[Stored items from a collection]
+++

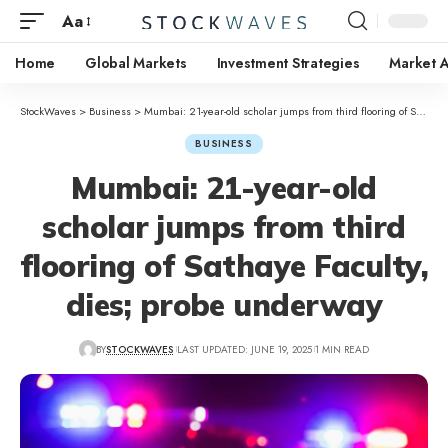
Aa
Home
Global Markets
Investment Strategies
Market A
StockWaves
>
Business
>
Mumbai: 21-year-old scholar jumps from third flooring of Sathaye Faculty, dies; probe underway
BUSINESS
Mumbai: 21-year-old
scholar jumps from third
flooring of Sathaye Faculty,
dies; probe underway
BY
STOCKWAVES
LAST UPDATED: JUNE 19, 2025
1 MIN READ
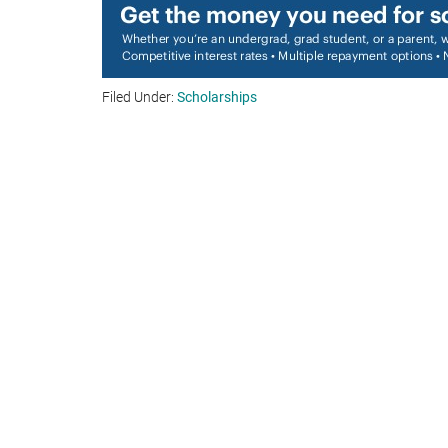
Filed Under:
Scholarships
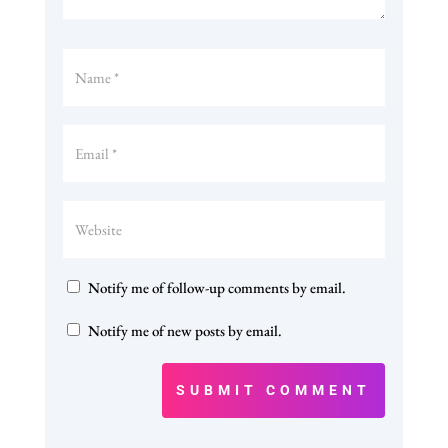
Notify me of follow-up comments by email.
Notify me of new posts by email.
SUBMIT COMMENT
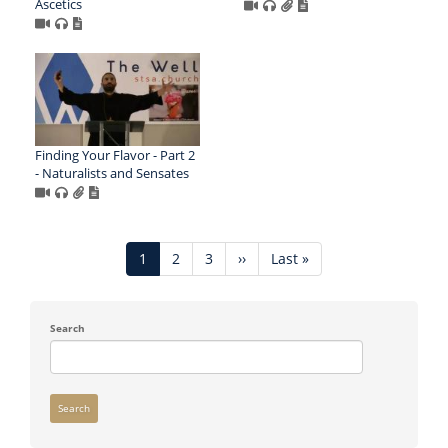
Ascetics
Finding Your Flavor - Part 2
- Naturalists and Sensates
Pagination
Current
1
Page
2
Page
3
Next
››
Last
Last »
page
page
page
Search
Search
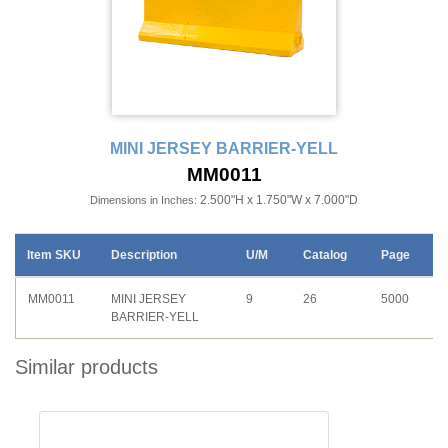
MINI JERSEY BARRIER-YELL
MM0011
2.500"H x 1.750"W x 7.000"D
Dimensions in Inches:
Item SKU
Description
U/M
Catalog
Page
MM0011
MINI JERSEY
9
26
5000
BARRIER-YELL
Similar products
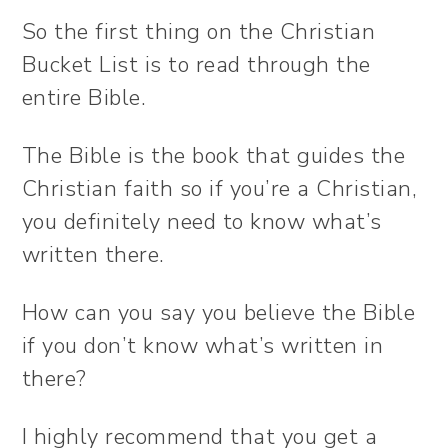
So the first thing on the Christian
Bucket List is to read through the
entire Bible.
The Bible is the book that guides the
Christian faith so if you’re a Christian,
you definitely need to know what’s
written there.
How can you say you believe the Bible
if you don’t know what’s written in
there?
I highly recommend that you get a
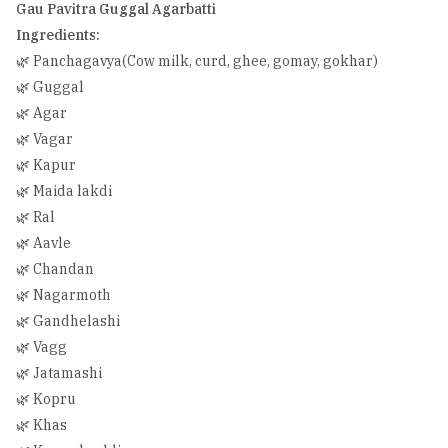
Gau Pavitra Guggal Agarbatti
Ingredients:
🌿 Panchagavya(Cow milk, curd, ghee, gomay, gokhar)
🌿 Guggal
🌿 Agar
🌿 Vagar
🌿 Kapur
🌿 Maida lakdi
🌿 Ral
🌿 Aavle
🌿 Chandan
🌿 Nagarmoth
🌿 Gandhelashi
🌿 Vagg
🌿 Jatamashi
🌿 Kopru
🌿 Khas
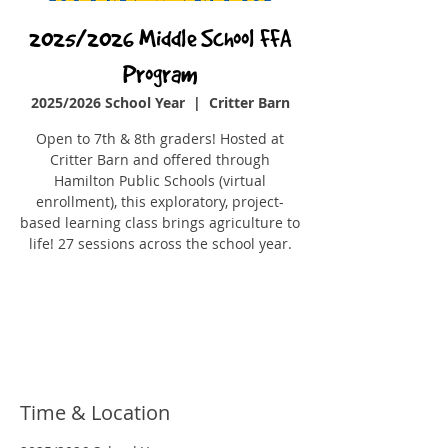
2025/2026 Middle School FFA
Program
2025/2026 School Year
  |  
Critter Barn
Open to 7th & 8th graders! Hosted at
Critter Barn and offered through
Hamilton Public Schools (virtual
enrollment), this exploratory, project-
based learning class brings agriculture to
Registration is closed
See other events
Time & Location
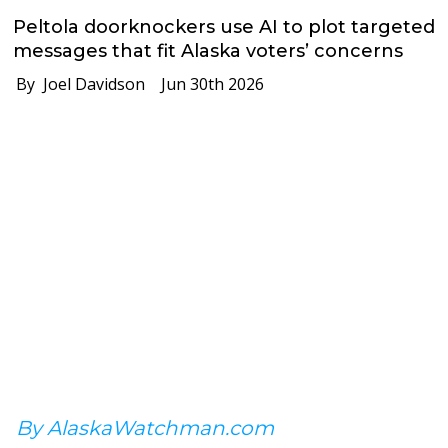
Peltola doorknockers use AI to plot targeted
messages that fit Alaska voters’ concerns
By Joel Davidson
Jun 30th 2026
By AlaskaWatchman.com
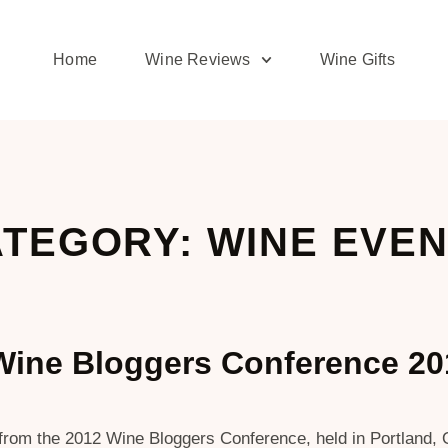
Home
Wine Reviews
Wine Gifts
TEGORY: WINE EVE
Wine Bloggers Conference 2
e from the 2012 Wine Bloggers Conference, held in Portland,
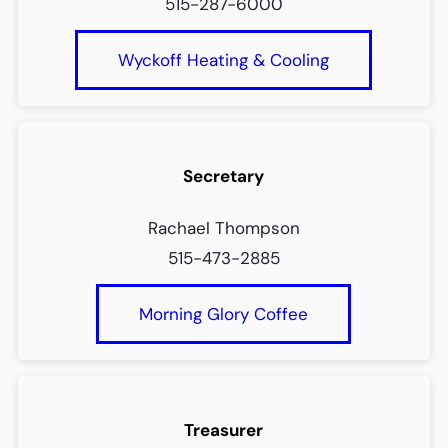
515-287-6000
Wyckoff Heating & Cooling
Secretary
Rachael Thompson
515-473-2885
Morning Glory Coffee
Treasurer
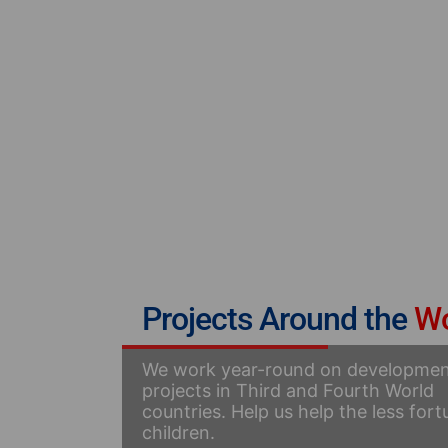
Projects Around the
Wo
We work year-round on developme
projects in Third and Fourth World
countries. Help us help the less for
children.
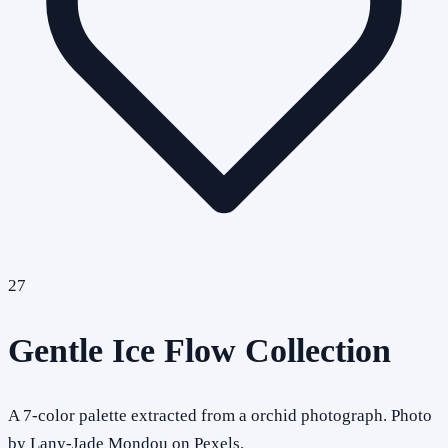
27
Gentle Ice Flow Collection
A 7-color palette extracted from a orchid photograph. Photo
by Lany-Jade Mondou on Pexels.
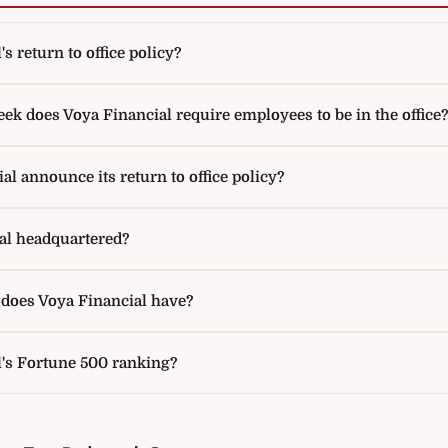
s return to office policy?
k does Voya Financial require employees to be in the office?
l announce its return to office policy?
al headquartered?
oes Voya Financial have?
l's Fortune 500 ranking?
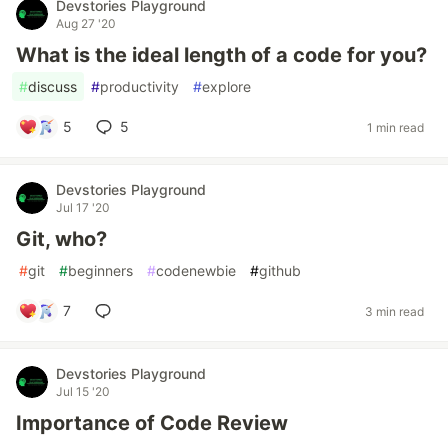
Devstories Playground
Aug 27 '20
What is the ideal length of a code for you?
#
discuss
#
productivity
#
explore
5
5
1 min read
Devstories Playground
Jul 17 '20
Git, who?
#
git
#
beginners
#
codenewbie
#
github
7
3 min read
Devstories Playground
Jul 15 '20
Importance of Code Review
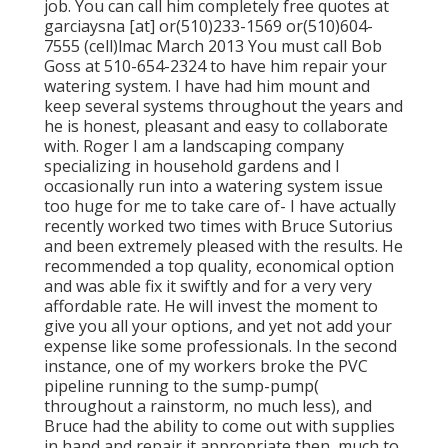
job. You can call him completely free quotes at
garciaysna [at] or(510)233-1569 or(510)604-
7555 (cell)lmac March 2013 You must call Bob
Goss at 510-654-2324 to have him repair your
watering system. I have had him mount and
keep several systems throughout the years and
he is honest, pleasant and easy to collaborate
with. Roger I am a landscaping company
specializing in household gardens and I
occasionally run into a watering system issue
too huge for me to take care of- I have actually
recently worked two times with Bruce Sutorius
and been extremely pleased with the results. He
recommended a top quality, economical option
and was able fix it swiftly and for a very very
affordable rate. He will invest the moment to
give you all your options, and yet not add your
expense like some professionals. In the second
instance, one of my workers broke the PVC
pipeline running to the sump-pump(
throughout a rainstorm, no much less), and
Bruce had the ability to come out with supplies
in hand and repair it appropriate then, much to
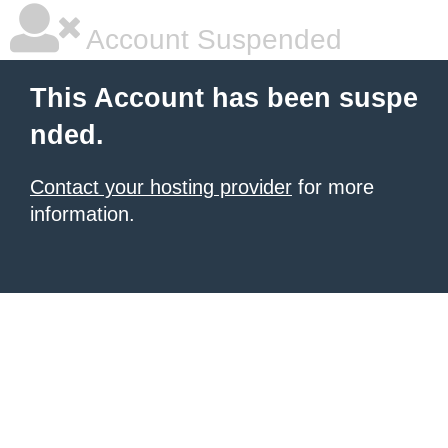
Account Suspended
This Account has been suspe
nded.
Contact your hosting provider
for more
information.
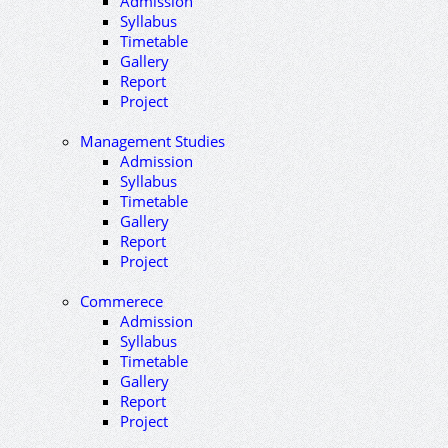
Admission
Syllabus
Timetable
Gallery
Report
Project
Management Studies
Admission
Syllabus
Timetable
Gallery
Report
Project
Commerece
Admission
Syllabus
Timetable
Gallery
Report
Project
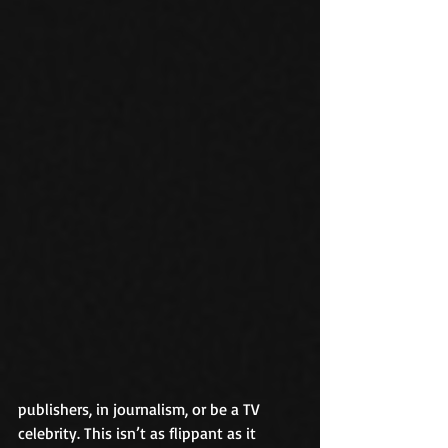
publishers, in journalism, or be a TV 
celebrity. This isn’t as flippant as it 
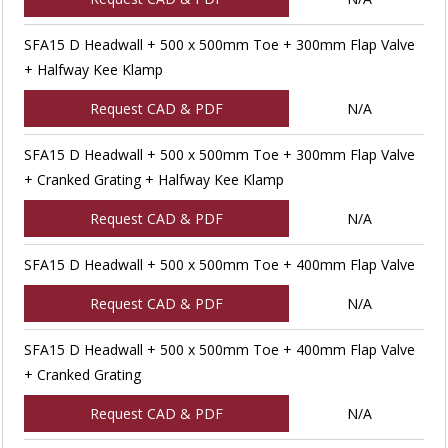
SFA15 D Headwall + 500 x 500mm Toe + 300mm Flap Valve
+ Halfway Kee Klamp
Request CAD & PDF
N/A
SFA15 D Headwall + 500 x 500mm Toe + 300mm Flap Valve
+ Cranked Grating + Halfway Kee Klamp
Request CAD & PDF
N/A
SFA15 D Headwall + 500 x 500mm Toe + 400mm Flap Valve
Request CAD & PDF
N/A
SFA15 D Headwall + 500 x 500mm Toe + 400mm Flap Valve
+ Cranked Grating
Request CAD & PDF
N/A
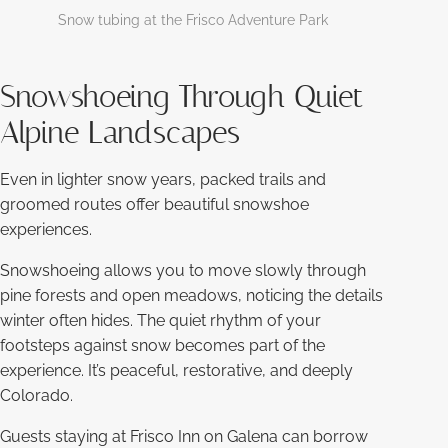
Snow tubing at the Frisco Adventure Park
Snowshoeing Through Quiet
Alpine Landscapes
Even in lighter snow years, packed trails and
groomed routes offer beautiful snowshoe
experiences.
Snowshoeing allows you to move slowly through
pine forests and open meadows, noticing the details
winter often hides. The quiet rhythm of your
footsteps against snow becomes part of the
experience. It’s peaceful, restorative, and deeply
Colorado.
Guests staying at Frisco Inn on Galena can borrow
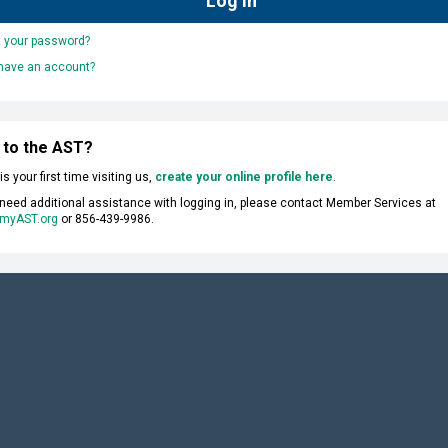
t your password?
 have an account?
 to the AST?
s is your first time visiting us,
create your online profile here
.
 need additional assistance with logging in, please contact Member Services at
myAST.org
or 856-439-9986.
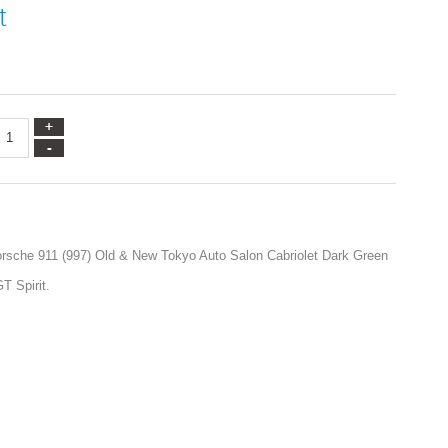
t
orsche 911 (997) Old & New Tokyo Auto Salon Cabriolet Dark Green
T Spirit.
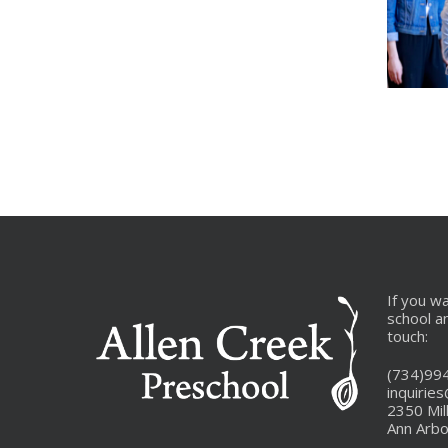
_MG_9675
6-
_MG_9
If you w
school a
touch:
(734)99
inquirie
2350 Mil
Ann Arbo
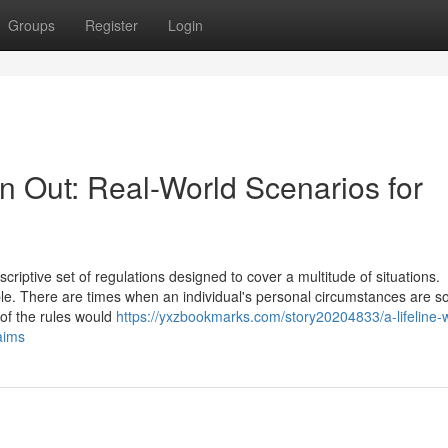
Groups
Register
Login
n Out: Real-World Scenarios for
iptive set of regulations designed to cover a multitude of situations.
ble. There are times when an individual's personal circumstances are s
 of the rules would
https://yxzbookmarks.com/story20204833/a-lifeline-
aims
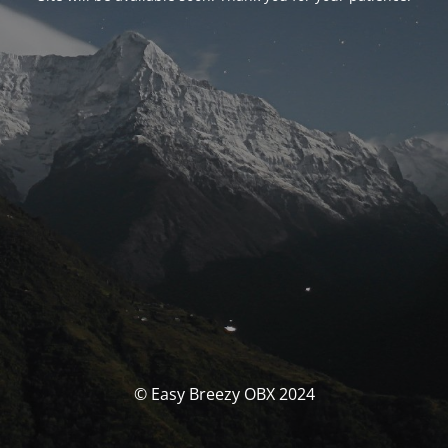
© Easy Breezy OBX 2024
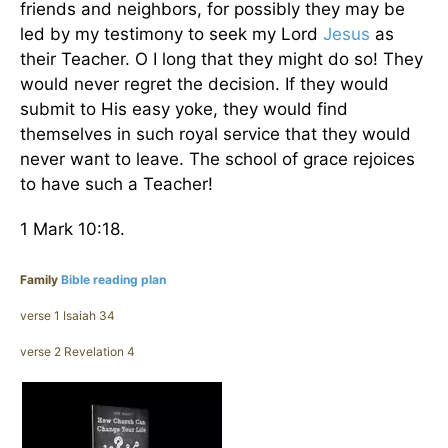
friends and neighbors, for possibly they may be
led by my testimony to seek my Lord
Jesus
as
their Teacher. O I long that they might do so! They
would never regret the decision. If they would
submit to His easy yoke, they would find
themselves in such royal service that they would
never want to leave. The school of grace rejoices
to have such a Teacher!
1 Mark 10:18.
Family
Bible reading plan
verse 1 Isaiah 34
verse 2 Revelation 4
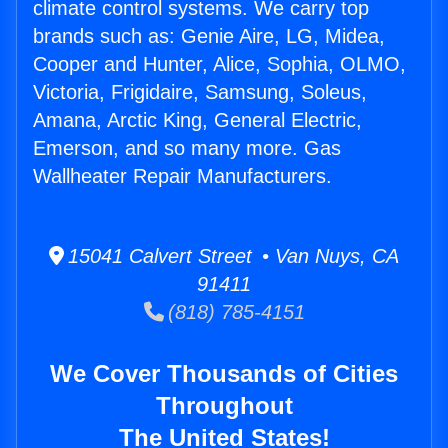
climate control systems. We carry top
brands such as: Genie Aire, LG, Midea,
Cooper and Hunter, Alice, Sophia, OLMO,
Victoria, Frigidaire, Samsung, Soleus,
Amana, Arctic King, General Electric,
Emerson, and so many more. Gas
Wallheater Repair Manufacturers.
15041 Calvert Street • Van Nuys, CA
91411
(818) 785-4151
We Cover Thousands of Cities
Throughout
The United States!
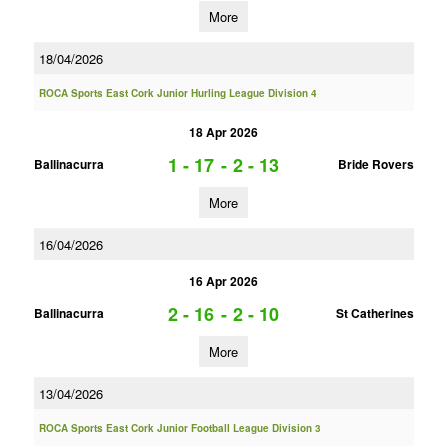
More
18/04/2026
ROCA Sports East Cork Junior Hurling League Division 4
18 Apr 2026
1 - 17
-
2 - 13
Ballinacurra
Bride Rovers
More
16/04/2026
16 Apr 2026
2 - 16
-
2 - 10
Ballinacurra
St Catherines
More
13/04/2026
ROCA Sports East Cork Junior Football League Division 3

+++

■ Your assignment ■
In the records above, find each line with the string "never" and list it.

■ Answer area ■
would never regret the decision. If they would
never want to leave. The school of grace rejoices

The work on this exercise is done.